Are slices $\left\{b\right\}\times F\subset B\times F$ homeomorphic to $F$? Looking at a continuous projection $B\times F\rightarrow B$, are slices $\left\{b\right\}\times F\subset B\times F$ homeomorphic to $F$?
 A: Based on Matias answer, the topology on $\{b\}\times F$ is given by the set of the $\{b\}\times U$ where $U$ is in the topology of $F$. Therefore, if you consider $$\pi: \{b\}\times F\longrightarrow F$$
defined by $$\pi((b,x))=x,$$
then, obviously, if $U$ is an open of $F$,
$$\pi(\{b\}\times U)=U\in \mathcal T_F$$
and $$\pi^{-1}(U)=\{b\}\times U\in \mathcal T_{\{b\}\times F},$$
where I denote $\mathcal T_A$ the topology of a set $A$. Since the bijectivity of $\pi$ is clear, you get the result.

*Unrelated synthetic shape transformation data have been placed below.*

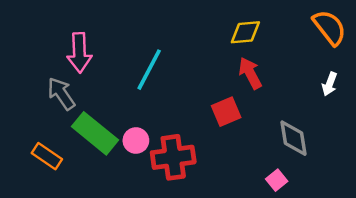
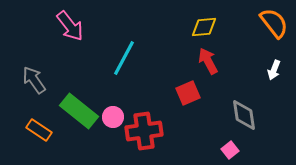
pink arrow: (79, 53) -> (70, 26), moved, turned -36
gray arrow: (61, 94) -> (34, 80), moved

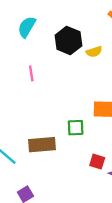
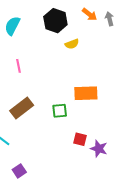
black hexagon: (68, 40) -> (55, 21), moved
brown rectangle: (42, 145) -> (22, 108), moved, turned -30

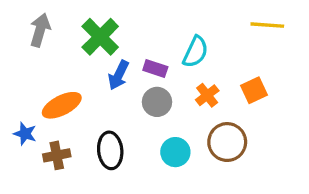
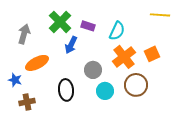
gray arrow: (40, 30) -> (24, 34), moved
purple rectangle: (155, 69) -> (88, 26), moved
orange cross: (207, 95) -> (124, 57), size x1.6
gray circle: (157, 102) -> (93, 70), moved
brown cross: (57, 155) -> (27, 102), moved

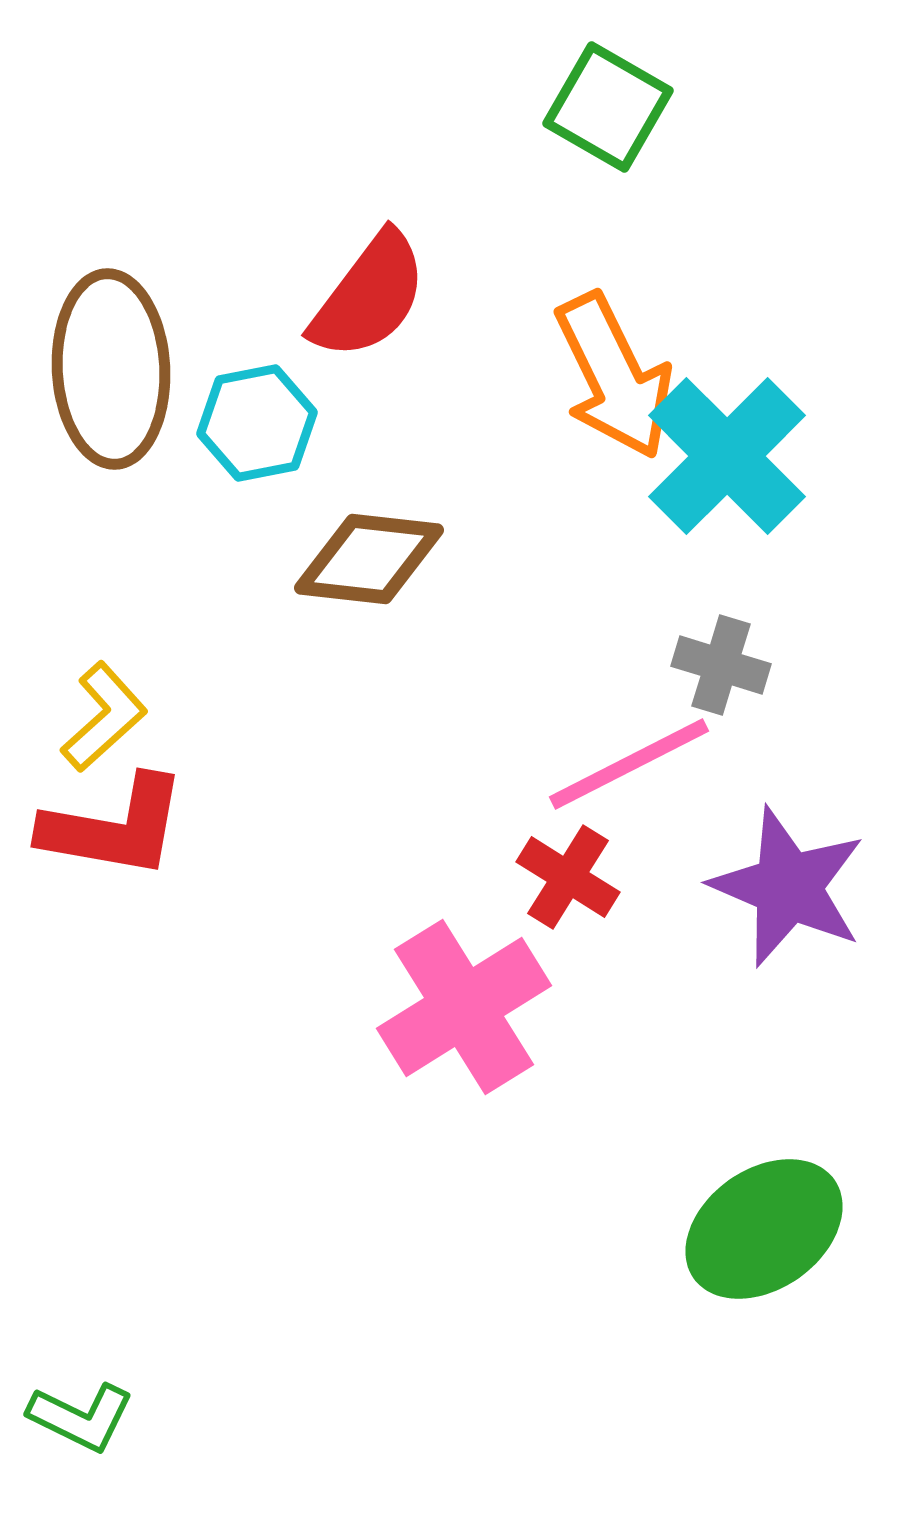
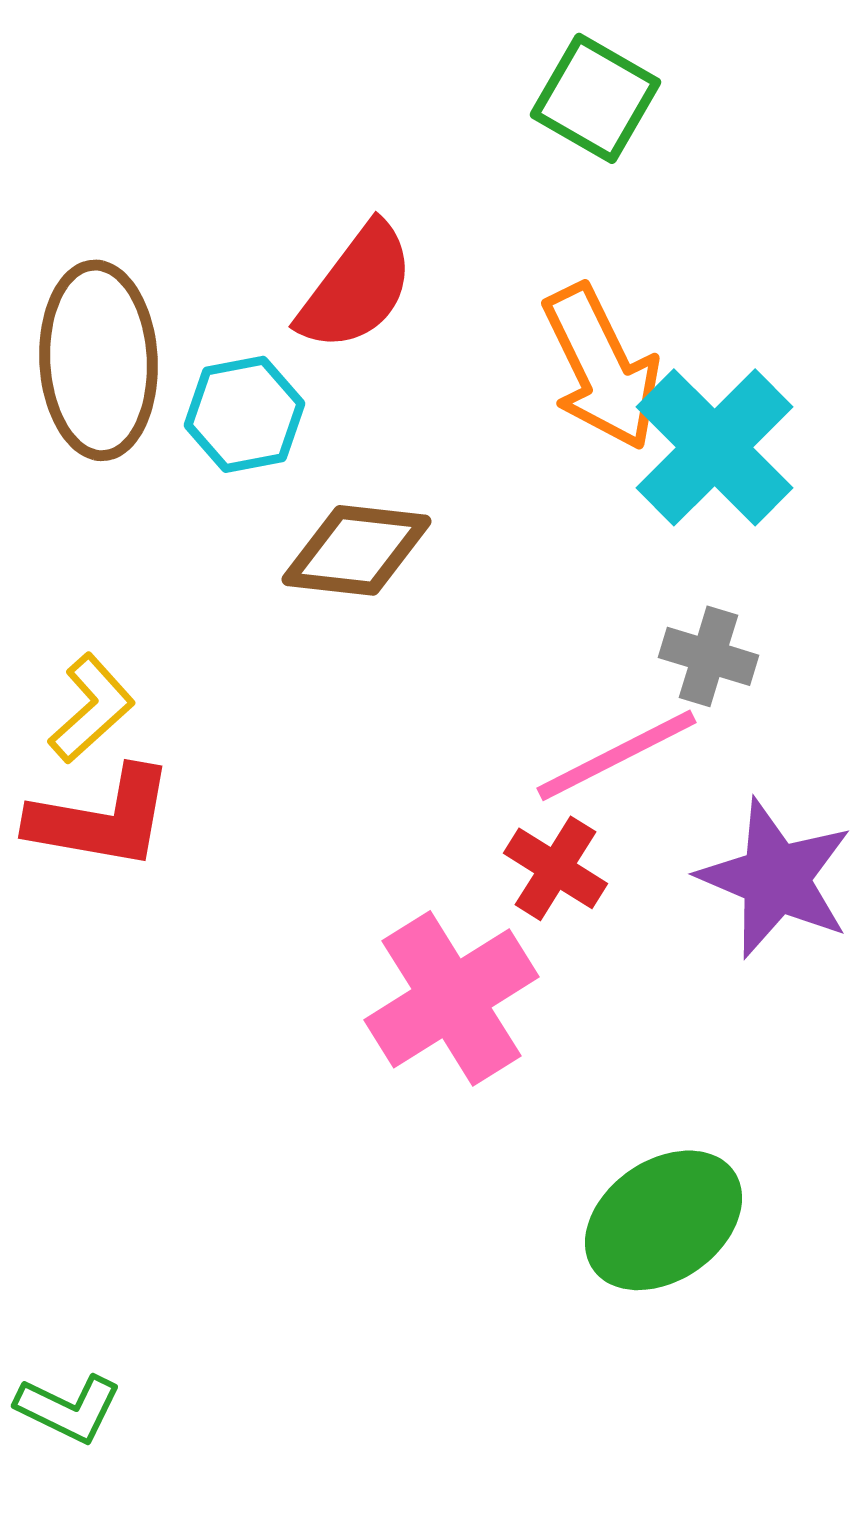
green ellipse: (764, 1229) -> (664, 1220), moved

A: (1). Let $T_B$ be the topology on $B$ and $T_F$ be the topology on $F.$ The Tychonoff product topology $T_{B\times F}$ on $B\times F$ is defined to be the weakest topology such that the projections $\pi_B:B\times F$ and $\pi_F:B\times F$ are continuous.
(2). So $c\times f=$  $(c\times F)\cap (B\times f)=$ $((\pi^{-1})(c\times F))\cap ((\pi_F)^{-1}(B\times f)\in$ $ T_{B\times F}$  whenever $c\in B$ and $f\in F.$ This implies $$T_{B\times F}\supset D=\{c\times f:c\in B\land f\in F\}.$$ Now $ D$ is a base for a topology $T^*$ on $B\times F,$ so  $T^*\subset T_{B\times F}.$ But $\pi_B$ and $\pi_F$ are continuous with respect to $T^*,$ so by the def'n of $T_{B\times F}$ we must also have $T_{B\times F}\subset T^*.$ Therefore $T^*=T_{B\times F}.$
(3). For any $b\in B,$ the restriction $g_b$ of the projection $\pi_F$ to the subspace $\{b\}\times F$ is a continuous (because  $\pi_F$ is continuous) and it is a bijection.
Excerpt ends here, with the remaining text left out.